Stopped for lunch and worrying about how to get over the dam at Portage du Fort, I recognized the boat that I had seen headed upstream tie up on the finger opposite Kai Nani.
 
After an introduction and some preliminary banter he could not contain himself. It was obvious something was on his mind and what followed was a 20 minute harangue deriding not just my ‘wonkie’ paddle, but my technique as well. If I had any sense at all, I would take his well-meaning advice to heart, put it into practice immediately, and finally get that canoe of mine moving proper-like.
 
 
Considering I had just dusted his double-engined electric speedboat, it was all a bit curious. Not claiming to know anything about paddles, I explained that Spencer Meany, the man who had crafted it, most certainly did.

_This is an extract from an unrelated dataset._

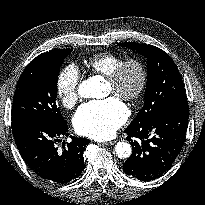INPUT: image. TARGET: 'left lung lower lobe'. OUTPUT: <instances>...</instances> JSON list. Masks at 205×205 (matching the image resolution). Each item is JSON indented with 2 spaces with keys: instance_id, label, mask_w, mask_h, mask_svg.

Of this particular paddle, I knew but two things: It worked beautifully; and I was in love with her.
 
I know this paddle better than I know my hands. I don’t just know her curves, angles, and contours, I know the thickness of the varnish on the handle and shaft.  I don’t just know the shape and profile of the blade, I can tell you if there’s the smallest of nicks in the tip just by the feel of the water flowing over it.
 
For the better part of six months, I have held her in my hands every day, for hours and hours on end. I have held her lightly, using only my fingertips, brushing the water as if painting on a life-size canvas. I have gripped her with all my strength, plunging the blade into swirling madness, desperate to urge Kai Nani forwards, backwards, or sideways. I have held onto her with hands so cold and frozen that they were indistinguishable from the solid birch that makes up her spine. 
 
She creates the bond that ties me intimately to the water. It is she that makes us one. One integrated whole, bound together by purpose. Nothing, absolutely nothing, happens until I pick her up, wrap my hands around her, and lean on her. The blade slips soundlessly into the blue, my fingertips just kissing the surface, and I lean. Kai Nani responds as if seduced. Sluggish at first, and then, in earnest.
 
I cared for this paddle more than any other piece of gear I carries. I fretted about the varnish wearing off on the handle, less the exposed wood dry out and crack, the weakness in her joins exposed. I fretted about smashing the tip into rocks lurking unseen below as we swept our way east, always east, on chocolate brown waters. I fretted about her being stolen away if left unattended and lost if misplaced. Without her, I was literally and figuratively dead in the water.
 
I gave a great deal of thought to the paddles I would use on this trip. I purchased and trialed 7 different, custom-made paddles. I settled on two, bringing along a spare for the worst parts of the trip through BC. As I suppose must always be true, never ever did I imagine I would fall in love with the wonkiest one.